Overall non-diploid ratio (OND)

lauraplaurap Los AngelesMember

The formula and the description given for the OND annotation seem to be contradictory (see: https://www.broadinstitute.org/gatk/guide/tooldocs/org_broadinstitute_gatk_tools_walkers_annotator_AlleleBalance.php). The formula implies that a true diploid variant would have a non-allele value of zero and therefore have an OND=1. However, the description "reads that support something other than the genotyped alleles (called "non-alleles") will be counted in the OND tag, which represents the overall fraction of data that diverges from the diploid hypothesis." suggests that a higher fraction is more divergent from diploid. Can you please clarify (e.g., confirm the true formula should be 1-alleles/(alleles+non-alleles) and that an ideal diploid variant would have an OND of zero)?

Additionally, we have noticed a lot of missing OND values (not multiallelic or indels). Can you explain when/why these may be missing?

Thanks so much!

Issue · Github
by Sheila

Issue Number
818
State
open
Last Updated

Answers

  • SheilaSheila Broad InstituteMember, Broadie, Moderator admin

    @laurap
    Hi,

    Can you tell me the exact command you ran to get the OND annotation? Can you also post a record that shows the OND annotated and a record where it is not annotated?

    As for the OND description, let me check with the team about how to make it clearer. You are correct, the OND value as the equation shows, should be 1 to be a "true diploid". Because the document and the VCF header show the same equation, I think the document wording is incorrect.

    -Sheila

  • leekaiintheskyleekaiinthesky Member
    edited April 2016

    Hi Sheila,

    I think an OND of 0 is a true diploid, and the text wording in the documentation is correct. But the formula in the documentation [alleles/(alleles+non-alleles)] is incorrect, and it should be [1 - alleles/(alleles+non-alleles)] as Laura mentioned. Please check with your team to confirm that this is correct.

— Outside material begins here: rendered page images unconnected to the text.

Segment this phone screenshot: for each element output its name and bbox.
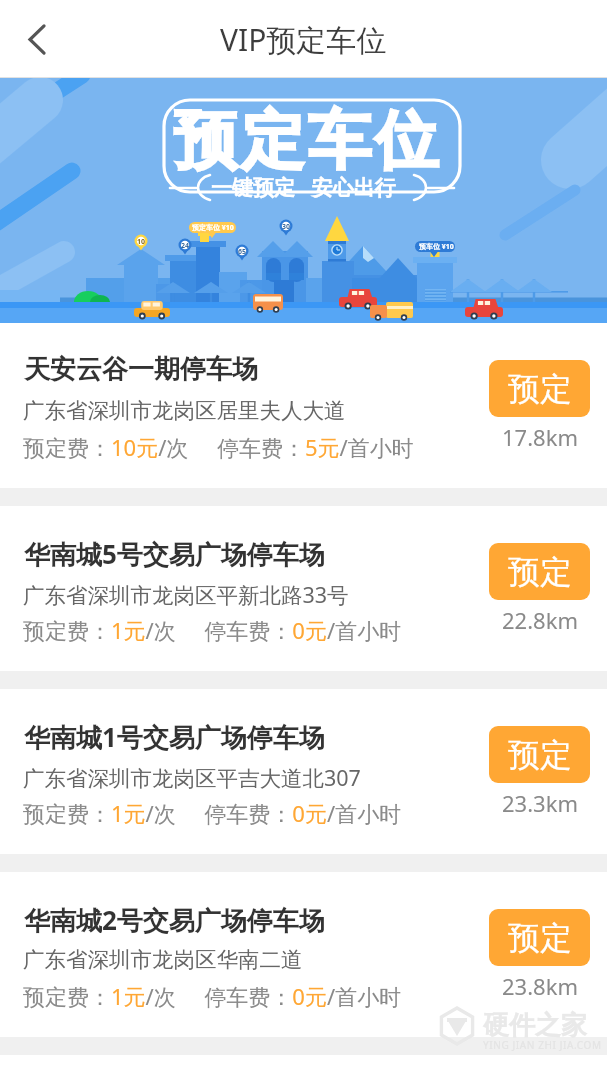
staticText: YING JIAN ZHI JIA.COM [483,1038,602,1052]
staticText: 硬件之家 [483,1009,587,1042]
button[interactable]: 预定 [489,360,590,417]
button[interactable]: 华南城1号交易广场停车场 [0,689,607,854]
staticText: 华南城1号交易广场停车场 [24,719,325,755]
staticText: 17.8km [502,422,578,452]
staticText: 10 [137,237,146,247]
staticText: 天安云谷一期停车场 [24,353,258,386]
staticText: 预定费：1元/次 停车费：0元/首小时 [23,615,402,645]
button[interactable]: 华南城5号交易广场停车场 [0,506,607,671]
button[interactable]: 天安云谷一期停车场 [0,323,607,488]
button[interactable]: 华南城2号交易广场停车场 [0,872,607,1037]
staticText: 华南城2号交易广场停车场 [24,902,325,938]
staticText: 预定费：1元/次 停车费：0元/首小时 [23,798,402,828]
staticText: 22.8km [502,605,578,635]
staticText: 预定 [508,735,572,775]
staticText: 广东省深圳市龙岗区华南二道 [23,946,303,973]
button[interactable]: Back [0,0,74,78]
staticText: 30 [282,222,291,232]
staticText: 23.3km [502,788,578,818]
staticText: 预车位 ¥10 [419,242,454,252]
staticText: 广东省深圳市龙岗区平新北路33号 [23,580,349,609]
staticText: 23.8km [502,971,578,1001]
staticText: 华南城5号交易广场停车场 [24,536,325,572]
staticText: 广东省深圳市龙岗区居里夫人大道 [23,397,346,424]
staticText: 预定费：10元/次 停车费：5元/首小时 [23,432,414,462]
staticText: 一键预定 安心出行 [211,173,396,202]
staticText: 广东省深圳市龙岗区平吉大道北307 [23,763,361,792]
staticText: 预定 [508,369,572,409]
staticText: 65 [238,247,247,257]
button[interactable]: 预定 [489,726,590,783]
staticText: 预定车位 [172,101,440,180]
staticText: 预定 [508,552,572,592]
button[interactable]: 预定 [489,909,590,966]
staticText: 预定费：1元/次 停车费：0元/首小时 [23,981,402,1011]
staticText: VIP预定车位 [220,19,387,60]
staticText: 24 [181,241,190,251]
button[interactable]: 预定 [489,543,590,600]
staticText: 预定 [508,918,572,958]
staticText: 预定车位 ¥10 [192,223,234,233]
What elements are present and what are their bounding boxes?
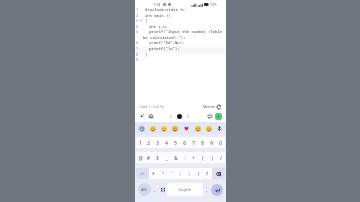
- button[interactable]: /: [216, 152, 225, 163]
- staticText: #: [147, 155, 150, 161]
- button[interactable]: ?: [203, 168, 212, 179]
- staticText: #include<stdio.h>: [145, 7, 186, 12]
- staticText: .: [206, 187, 208, 193]
- staticText: }: [145, 52, 148, 57]
- button[interactable]: Emoji: [205, 125, 212, 132]
- staticText: !: [198, 171, 200, 177]
- button[interactable]: Emoji: [194, 125, 201, 132]
- staticText: -: [184, 155, 186, 161]
- staticText: be calculated):");: [143, 35, 186, 40]
- staticText: 0: [219, 140, 222, 146]
- button[interactable]: Rotate preview: [216, 104, 221, 109]
- staticText: 2: [136, 13, 139, 18]
- button[interactable]: Emoji: [171, 125, 178, 132]
- staticText: 9: [136, 57, 139, 62]
- button[interactable]: (: [198, 152, 207, 163]
- button[interactable]: ': [167, 168, 176, 179]
- staticText: =\<: [140, 172, 145, 176]
- button[interactable]: $: [153, 152, 162, 163]
- button[interactable]: Emoji: [160, 125, 167, 132]
- button[interactable]: ;: [185, 168, 194, 179]
- staticText: 1:14: [153, 2, 161, 7]
- button[interactable]: .: [203, 183, 211, 196]
- button[interactable]: Voice input: [216, 125, 223, 132]
- staticText: int main (): [145, 13, 171, 18]
- staticText: 3: [156, 140, 159, 146]
- staticText: :: [180, 171, 182, 177]
- staticText: ;: [189, 171, 191, 177]
- staticText: int j,n;: [149, 24, 168, 29]
- button[interactable]: English: [167, 183, 203, 196]
- staticText: 1: [136, 7, 139, 12]
- button[interactable]: Previous: [168, 113, 174, 119]
- button[interactable]: Cursor position: [177, 114, 182, 119]
- staticText: @: [138, 155, 143, 161]
- button[interactable]: Backspace: [212, 168, 225, 179]
- staticText: scanf("%d",&n);: [149, 40, 185, 45]
- button[interactable]: ABC: [138, 183, 151, 196]
- staticText: printf("Input the number (Table to: [149, 29, 226, 34]
- staticText: English: [179, 187, 192, 192]
- button[interactable]: 5: [171, 137, 180, 148]
- staticText: ": [162, 171, 164, 177]
- staticText: +: [192, 155, 195, 161]
- staticText: (: [202, 155, 204, 161]
- button[interactable]: Comments: [206, 113, 213, 120]
- staticText: 6: [136, 40, 139, 45]
- button[interactable]: Recent emoji: [138, 125, 145, 132]
- staticText: 6: [183, 140, 186, 146]
- staticText: *: [152, 171, 155, 177]
- staticText: 8: [136, 52, 139, 57]
- staticText: $: [156, 155, 159, 161]
- staticText: 2: [147, 140, 150, 146]
- button[interactable]: ): [207, 152, 216, 163]
- button[interactable]: ,: [151, 183, 159, 196]
- staticText: 7: [192, 140, 195, 146]
- staticText: _: [166, 155, 168, 161]
- button[interactable]: Emoji: [149, 125, 156, 132]
- button[interactable]: +: [189, 152, 198, 163]
- button[interactable]: Enter: [211, 184, 223, 196]
- button[interactable]: Heart emoji: [183, 125, 190, 132]
- staticText: 9: [210, 140, 213, 146]
- button[interactable]: Switch keyboard: [159, 183, 167, 196]
- staticText: ,: [154, 187, 156, 193]
- button[interactable]: 9: [207, 137, 216, 148]
- button[interactable]: !: [194, 168, 203, 179]
- button[interactable]: :: [176, 168, 185, 179]
- staticText: &: [174, 155, 178, 161]
- button[interactable]: 3: [153, 137, 162, 148]
- staticText: 5: [174, 140, 177, 146]
- button[interactable]: -: [180, 152, 189, 163]
- staticText: 4: [136, 24, 139, 29]
- staticText: {: [145, 18, 148, 23]
- button[interactable]: Home: [148, 113, 154, 119]
- button[interactable]: ": [158, 168, 167, 179]
- button[interactable]: 1: [136, 137, 144, 148]
- button[interactable]: 7: [189, 137, 198, 148]
- staticText: ): [211, 155, 213, 161]
- staticText: Line 1 : Col 1x: [140, 104, 164, 109]
- button[interactable]: @: [136, 152, 144, 163]
- button[interactable]: *: [149, 168, 158, 179]
- button[interactable]: &: [171, 152, 180, 163]
- staticText: 7: [136, 46, 139, 51]
- staticText: Mobile: [203, 104, 215, 109]
- staticText: 5: [136, 29, 139, 34]
- button[interactable]: Magic format: [139, 113, 145, 119]
- button[interactable]: 6: [180, 137, 189, 148]
- button[interactable]: #: [144, 152, 153, 163]
- button[interactable]: _: [162, 152, 171, 163]
- staticText: 74%: [210, 2, 217, 7]
- button[interactable]: Run: [215, 113, 222, 120]
- staticText: printf("\n");: [149, 46, 180, 51]
- staticText: ABC: [141, 188, 148, 192]
- button[interactable]: 2: [144, 137, 153, 148]
- button[interactable]: 0: [216, 137, 225, 148]
- staticText: /: [220, 155, 222, 161]
- staticText: 4: [165, 140, 168, 146]
- button[interactable]: Next: [185, 113, 191, 119]
- button[interactable]: =\<: [136, 168, 149, 179]
- button[interactable]: 8: [198, 137, 207, 148]
- button[interactable]: 4: [162, 137, 171, 148]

    As for missing OND values, see the record below. OND is missing from the annotation, and we expect an OND of 0 based on manual calculation from the samples in our VCF. Please confirm that whenever OND is missing, we can assume an OND of 0. I don't think there are any ONDs of 0 in the file, which would be consistent with this idea.

    ABHom is also missing from this record, which is confusing since there are HomRef genotypes at this locus, and we have many other examples where ABHom is present when only HomRef genotypes are present. Can you please clarify why sometimes ABHom is missing? I don't think we can safely assume the missing values are 0 in this case.

    Thanks,
    Lee-kai (colleague of @laurap)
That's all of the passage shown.